I mentioned Politicker earlier this year when James Pindell, who blogged the New Hampshire primary for Boston.com, left to become the national managing editor. So far, Politicker has set up shop in about 15 states, according to the list under “PolitickerMA Partners.” The goal is to launch a Politicker site in all 50 states.
In an instant-message conversation with my Reinventing the News students this past spring, Pindell said Politicker’s revenue base will likely be issue-oriented ads aimed at the political and public-policy community in Massachusetts. Smart move. It doesn’t strike me that anyone is going to read Politicker other than serious political junkies. The mass media are giving way to many little niches, and Politicker aims to occupy one of those niches.

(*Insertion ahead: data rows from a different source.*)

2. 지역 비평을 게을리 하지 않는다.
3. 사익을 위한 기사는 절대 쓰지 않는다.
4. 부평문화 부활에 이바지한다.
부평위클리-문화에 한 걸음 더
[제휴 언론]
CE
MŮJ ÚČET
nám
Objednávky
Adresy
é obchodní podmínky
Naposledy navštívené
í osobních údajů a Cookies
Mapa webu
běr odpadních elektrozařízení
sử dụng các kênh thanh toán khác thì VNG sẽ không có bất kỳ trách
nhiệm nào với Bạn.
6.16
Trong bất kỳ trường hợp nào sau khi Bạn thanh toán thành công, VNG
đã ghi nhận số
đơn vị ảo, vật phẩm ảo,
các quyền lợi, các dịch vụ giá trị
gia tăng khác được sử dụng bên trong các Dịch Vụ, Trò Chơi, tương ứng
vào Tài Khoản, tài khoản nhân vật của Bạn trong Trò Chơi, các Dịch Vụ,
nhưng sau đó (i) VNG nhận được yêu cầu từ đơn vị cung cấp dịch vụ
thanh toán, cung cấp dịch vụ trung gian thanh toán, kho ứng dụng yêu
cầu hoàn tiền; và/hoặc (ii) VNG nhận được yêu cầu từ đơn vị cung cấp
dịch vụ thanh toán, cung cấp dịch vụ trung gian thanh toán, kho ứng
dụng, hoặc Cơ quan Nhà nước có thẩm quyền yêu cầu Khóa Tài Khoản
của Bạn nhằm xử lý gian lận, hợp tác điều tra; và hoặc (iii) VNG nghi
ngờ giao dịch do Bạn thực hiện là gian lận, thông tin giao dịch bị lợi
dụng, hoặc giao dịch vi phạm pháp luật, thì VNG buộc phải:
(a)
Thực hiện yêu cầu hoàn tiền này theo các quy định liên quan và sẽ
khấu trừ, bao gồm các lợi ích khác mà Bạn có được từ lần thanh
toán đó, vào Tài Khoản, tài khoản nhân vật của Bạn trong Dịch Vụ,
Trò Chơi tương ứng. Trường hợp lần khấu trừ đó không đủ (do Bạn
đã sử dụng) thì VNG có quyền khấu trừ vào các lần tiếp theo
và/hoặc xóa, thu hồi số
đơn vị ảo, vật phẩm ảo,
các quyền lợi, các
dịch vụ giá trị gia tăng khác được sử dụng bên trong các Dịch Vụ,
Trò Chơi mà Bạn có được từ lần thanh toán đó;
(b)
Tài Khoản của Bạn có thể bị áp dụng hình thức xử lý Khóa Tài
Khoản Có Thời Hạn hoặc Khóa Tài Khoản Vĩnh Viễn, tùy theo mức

Politicker reminds me of a slicker PoliticsNH.com, which Pindell ran during the 2004 primary season, and which no longer exists. (Politicker appears to have acquired the name, as it now forwards to PolitickerNH.com.) Pindell’s earlier project became briefly famous for sponsoring a contest to find a wife for Dennis Kucinich, who was then single. It was great fun, though Elizabeth Harper, the woman whom the congressman later married, was not one of the contestants.
Another similarity to PoliticsNH is the presence of an anonymous columnist. At PolitickerMA, the nom de opinion is “Wally Edge.” In a story in the New York Times back in February, Politicker founder Robert Sommer (who’s also publisher of the New York Observer) described the undercover columnists who are being turned loose in each state as “the secret sauce,” and could include lobbyists, political consultants and former officeholders. Edge’s views seem benign enough so far, but I’m skeptical about this innovation. I’d rather such insiders be identified so we know their associations and potential conflicts.

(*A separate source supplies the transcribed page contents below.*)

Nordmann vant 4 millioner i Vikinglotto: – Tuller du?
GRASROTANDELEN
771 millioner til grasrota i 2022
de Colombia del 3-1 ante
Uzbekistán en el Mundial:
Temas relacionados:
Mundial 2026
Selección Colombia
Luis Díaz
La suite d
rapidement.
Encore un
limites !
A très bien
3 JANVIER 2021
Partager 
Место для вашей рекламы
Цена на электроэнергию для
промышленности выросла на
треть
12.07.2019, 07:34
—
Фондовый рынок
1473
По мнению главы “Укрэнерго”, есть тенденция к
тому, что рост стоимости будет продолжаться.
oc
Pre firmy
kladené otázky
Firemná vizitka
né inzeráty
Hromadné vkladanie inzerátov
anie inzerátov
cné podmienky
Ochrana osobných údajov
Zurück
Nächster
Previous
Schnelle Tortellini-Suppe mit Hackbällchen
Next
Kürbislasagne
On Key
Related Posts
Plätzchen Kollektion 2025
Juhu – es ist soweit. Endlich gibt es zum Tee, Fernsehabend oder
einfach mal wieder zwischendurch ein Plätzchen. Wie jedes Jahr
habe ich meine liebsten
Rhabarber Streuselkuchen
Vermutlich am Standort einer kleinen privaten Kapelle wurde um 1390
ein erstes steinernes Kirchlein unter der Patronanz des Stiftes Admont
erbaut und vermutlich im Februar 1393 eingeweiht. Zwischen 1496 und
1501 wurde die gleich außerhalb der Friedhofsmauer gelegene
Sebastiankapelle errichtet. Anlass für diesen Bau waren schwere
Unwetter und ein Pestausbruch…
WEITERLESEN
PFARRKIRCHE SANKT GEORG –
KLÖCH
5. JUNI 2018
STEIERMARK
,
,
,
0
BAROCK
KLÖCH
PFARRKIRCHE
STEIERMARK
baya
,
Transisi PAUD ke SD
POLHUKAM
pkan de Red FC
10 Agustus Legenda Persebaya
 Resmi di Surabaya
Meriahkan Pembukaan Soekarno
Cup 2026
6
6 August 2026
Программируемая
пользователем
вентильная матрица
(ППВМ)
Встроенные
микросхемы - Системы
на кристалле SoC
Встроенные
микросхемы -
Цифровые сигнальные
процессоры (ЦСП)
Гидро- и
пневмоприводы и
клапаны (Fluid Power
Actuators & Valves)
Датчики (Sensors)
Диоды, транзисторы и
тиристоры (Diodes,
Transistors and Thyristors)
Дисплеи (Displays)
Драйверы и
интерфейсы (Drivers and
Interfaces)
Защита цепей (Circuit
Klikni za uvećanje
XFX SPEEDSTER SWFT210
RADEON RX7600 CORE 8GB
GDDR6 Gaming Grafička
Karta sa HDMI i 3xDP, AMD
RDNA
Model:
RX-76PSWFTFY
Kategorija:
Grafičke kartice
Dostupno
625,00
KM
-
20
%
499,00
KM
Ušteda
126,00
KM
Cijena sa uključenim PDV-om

PolitickerMA’s staff reporter is Jeremy Jacobs, a recent graduate of the Columbia School of Journalism who has worked for The Hill, among other places.
An early fan of PolitickerMA is Bay Windows editor Laura Kiritsy, who writes that the site “has already provided me with hours of late-night, on-deadline procrastinating thrills.” Kiritsy especially likes the lists of best and worst Massachusetts campaigns, which are pretty amusing.
Oddly enough, there are no RSS feeds [correction below] at PolitickerMA, though you can sign up for a daily e-mail.
As the news-media landscape morphs into something totally new, PolitickerMA is the sort of project that’s worth keeping a close eye on.
Neither the Boston Globe nor the Boston Herald provides the kind of small-bore coverage that is Politicker’s purview, especially as they shrink their staffs.
State House News Service does a good job of covering the Legislature, but it charges high subscription fees and is aimed mostly at media and political professionals.
Blue Mass Group rounds a lot of political news, but it’s partisan and almost wholly dependent on what its members can find in other media.
Politicker is exciting because it suggests a possible way out of the morass in which journalism finds itself these days. If it succeeds, it will occupy a sweet spot between full-service news organizations, which are shrinking, and citizen journalism, which is important but which does not meet the need for a reliable, edited news report.
And it gives young journalists who wish to cover politics some reason to hope that they’ll be able to make a living at it.
Correction: Robert David Sullivan has found an RSS feed. I was deceived by the lack of an RSS symbol in Firefox.